Minnie’s Musings

Random ramblings of a middle aged, middle class, middle income woman

My desk is tidier than it has been for months.

I have a test on Wednesday. This test is on the business analysis section of my course that I signed up for in a bid for self-improvement. At the moment I am heading towards a borderline fail/pass, depending, so I am attempting to learn all six parts of the Business Analysis Service Framework.

I should have taken this test several weeks ago when the knowledge was fresh, but I didn’t. I am now attempting to regain lost knowledge and learn what each and every acronym means. This has led to Best Beloved reading out the chapter on strategy while we ploughed up the M40 yesterday (with a brief hiatus when the heavens opened and traffic slowed right down to 30mph, because no one could see where they were going and the M40 is not the straight slab that both the M4 and M1 are).

I digress. Focus is not my strong suit on a Monday morning.

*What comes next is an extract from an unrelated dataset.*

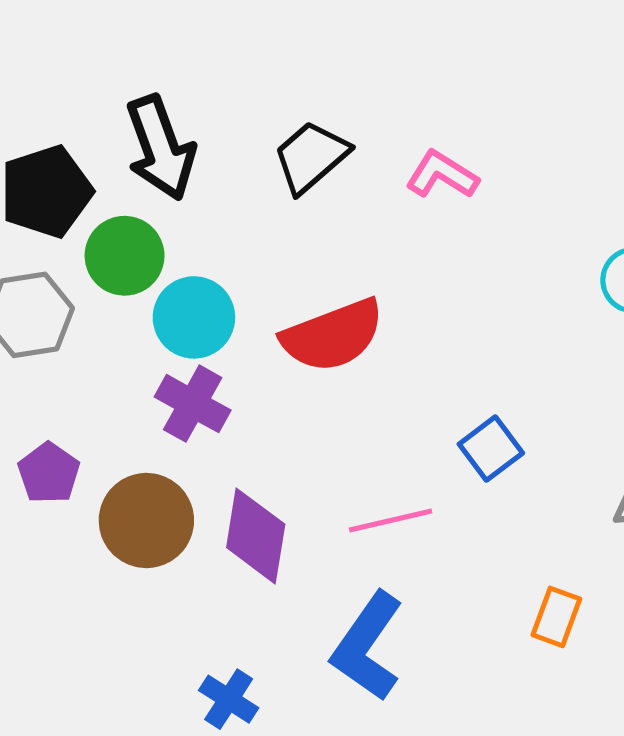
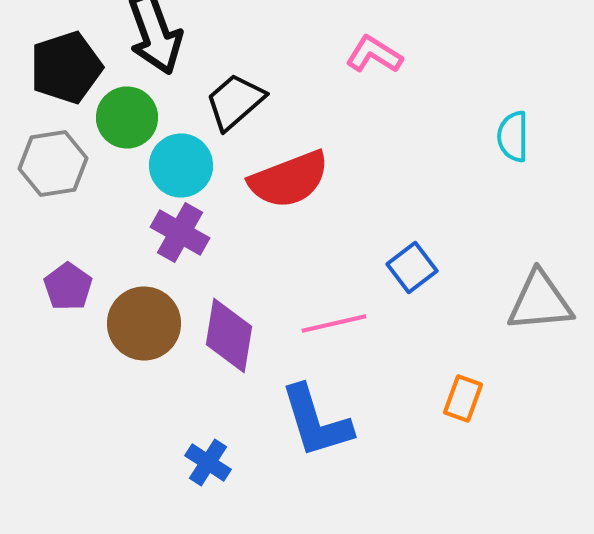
black trapezoid: (311, 157) -> (235, 102), moved
blue L-shape: (367, 646) -> (316, 422), turned -52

So I got as far as sticking annotated mini post-it notes on Chapters 1-3 and rehearsing over and over again the Business Capability Model, the Business Model Canvas, the Business Analysis Service Framework and the Boston Box (whose axes make absolutely no sense whatsoever, at least one is backwards). I can now describe VMOST, the development of a Business Case (it starts with Alignment and then its something beginning with ‘D’) and have achieved the seemingly Herculean task of remembering Porter’s Five Powers.

Yes, there is an industry with almost as many acronyms as Education. Loyal FB readers may have heard me rant about acronyms and mnemonics previously. But here I go again.

An mnemonic should only flow out of a set of tasks/procedures/instructions naturally. It should not be shoe-horned into anything. It makes it ridiculous and irrelevant and too many of them make them too difficult to remember.

They do however give business people a useful game to play in boring meetings; many years ago – I am told – key players in the numerous associations surrounding the energy and insulation industries were sitting around a table trying not to fall asleep while the latest government initiative was outlined in detail. One individual (who shall remain nameless because I can’t remember it) put all 13 acronyms into one sentence, which he randomly interrupted the meeting to deliver. The table creased up. They broke for lunch.